Bruce Brody replaced Sohl for Easter, and Jimmy Iovine produced the album, which contains the band’s big hit single, “Because the Night,” co-written by Bruce Springsteen. Having proven that they could play as well as most bands, the PSG set out to make something of their sound; Iovine did a fine job. By this point a much more mature singer, Smith sounds confident and striking and the band keeps pace.
After the success of Easter, Smith stumbled on Wave, evidently the victim of overconfidence. Todd Rundgren’s production is inappropriate and Smith’s lyrics are preciously self-indulgent; although songs like “Dancing Barefoot” and “Frederick” are accessible and memorable, much of the record is unfocused and halfbaked, frequently insufferable.
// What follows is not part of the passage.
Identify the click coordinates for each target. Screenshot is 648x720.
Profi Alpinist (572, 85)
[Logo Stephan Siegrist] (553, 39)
A misguided cover of the Byrds’ “So You Want to Be (A Rock ‘n’ Roll Star)” rings phony and selfconscious.
Smith then took an extended career breather; she bailed out, moved to Detroit, married ex-MC5/Sonic’s Rendezvous Band guitarist Fred Smith and raised a family. The Smiths stayed far from the spotlight for nearly a decade, not releasing a new album until the summer of 1988. Like a lot of cherished fantasies, Dream of Life is, in reality, a big disappointment. Although Smith reassembled the troops — Daugherty and Sohl (who died of heart failure in June 1990) joined Fred Smith and a few others — and wrote all the songs with her husband (who co-produced with Jimmy Iovine), you can take the record off after the uplifting opener, “People Have the Power.” That fine single, which bears a passing resemblance to Starship, is the only sign of life on this bland effort. While an older and wiser Smith does her legend no serious damage here, the optimistic Dream of Life adds precious little to it.